Antimicrobial Potential of Marine Sponge-Associated Bacillus velezensis and Stutzerimonas stutzeri from the Indian Coast: A Genome Mining and Metabolite Profiling Approach.

Abstract

Antimicrobial resistance (AMR) is one of the leading health crises worldwide that demands new antimicrobials to enter the clinical pipeline. Marine sponges are a rich source of promising bioactive compounds. Due to their sessile nature and filter-feeding lifestyle, sponges are prone to attack by competitors, predators, and pathogens. To combat these threats, they produce a diverse array of bioactive compounds. Notably, the microbial communities residing within the sponges make many of these beneficial compounds. Twenty-one bacterial isolates from various marine sponges from the Indian coast were selected for this study. The bacterial isolates were fermented to obtain crude extracts, which were then screened against critical bacterial pathogens.
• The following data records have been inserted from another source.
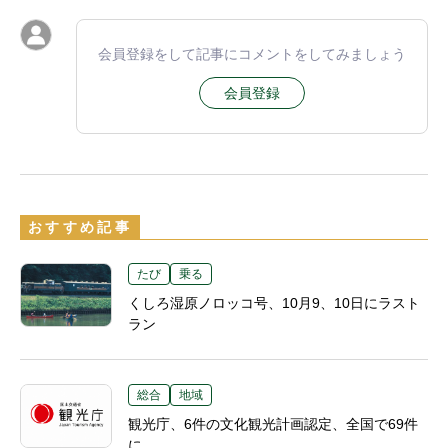
会員登録をして記事にコメントをしてみましょう
会員登録
おすすめ記事
たび
乗る
くしろ湿原ノロッコ号、10月9、10日にラスト
ラン
総合
地域
観光庁、6件の文化観光計画認定、全国で69件
に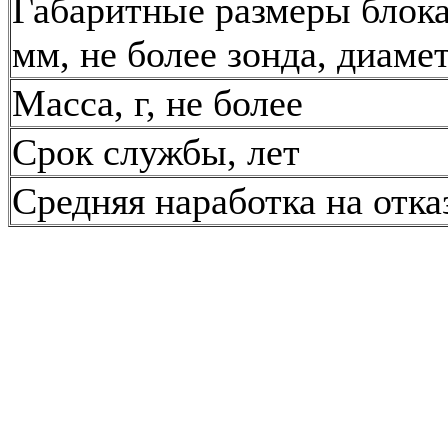
Габаритные размеры блок
мм, не более зонда, диаме
Масса, г, не более
Срок службы, лет
Средняя наработка на отказ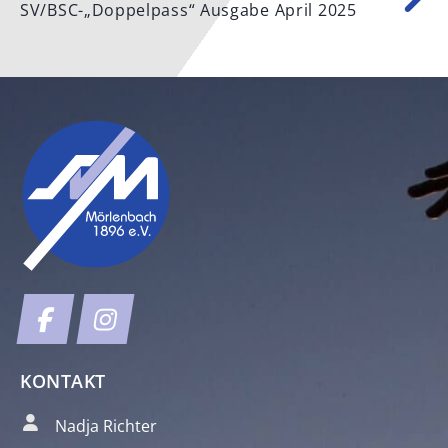
SV/BSC-„Doppelpass“ Ausgabe April 2025
KONTAKT
Nadja Richter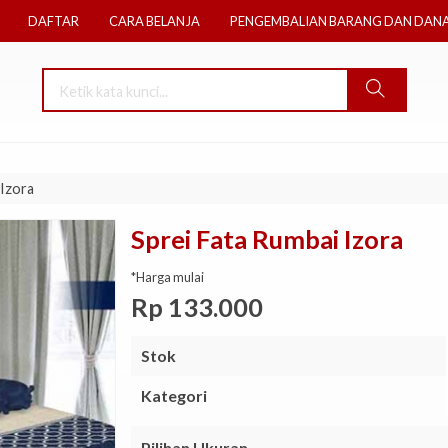
DAFTAR
CARA BELANJA
PENGEMBALIAN BARANG DAN DAN
 Izora
Sprei Fata Rumbai Izora
*Harga mulai
Rp 133.000
Stok
Kategori
Pilihan Ukuran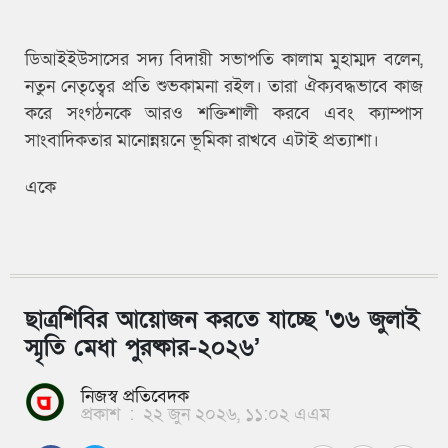
ডিআইইউসাসের সদ্য বিদায়ী সভাপতি কালাম মুহাম্মদ বলেন,
নতুন নেতৃত্বের প্রতি শুভকামনা রইল। তারা ঐক্যবদ্ধভাবে কাজ
করে সংগঠনকে আরও শক্তিশালী করবে এবং ক্যাম্পাস
সাংবাদিকতার মানোন্নয়নে ভূমিকা রাখবে এটাই প্রত্যাশা।
একে
ছাত্রশিবির আয়োজন করতে যাচ্ছে '৩৬ জুলাই
স্মৃতি মেধা পুরষ্কার-২০২৬’
নিজস্ব প্রতিবেদক
প্রকাশ
:
২২ জুন ২০২৬, ১১:০২ এএম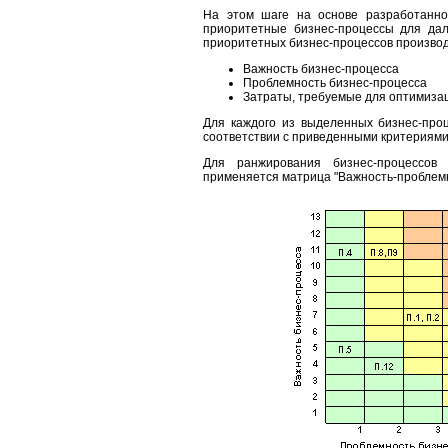
На этом шаге на основе разработанно
приоритетные бизнес-процессы для дал
приоритетных бизнес-процессов производ
Важность бизнес-процесса
Проблемность бизнес-процесса
Затраты, требуемые для оптимиза
Для каждого из выделенных бизнес-про
соответствии с приведенными критериями,
Для ранжирования бизнес-процессов
применяется матрица "Важность-проблемно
Based on the MIC (minimum inhibitory concentration) results, two isolates, Bacillus velezensis NIO_002 and Stutzerimonas stutzeri NIO_003 showing good activity, were characterized by morphological, biochemical, and molecular methods. Genome mining predicted multiple antibiotic biosynthetic gene clusters, most of which showed a high degree of similarity to known gene clusters, and some with low or no similarity which may be indicative of novel gene clusters. LC-MS (liquid chromatography-mass spectrometry) data revealed the putative presence of certain antibacterial compounds previously reported in the literature. To our knowledge, this is the first study to report the antimicrobial activity of marine sponge-associated Bacillus velezensis and Stutzerimonas stutzeri strains characterized by whole genome sequencing, thereby indicating the novelty of our strains. This study emphasizes the potential of our bacterial isolates for further development as a source of promising antibiotics to address the escalating challenge of drug-resistant pathogens.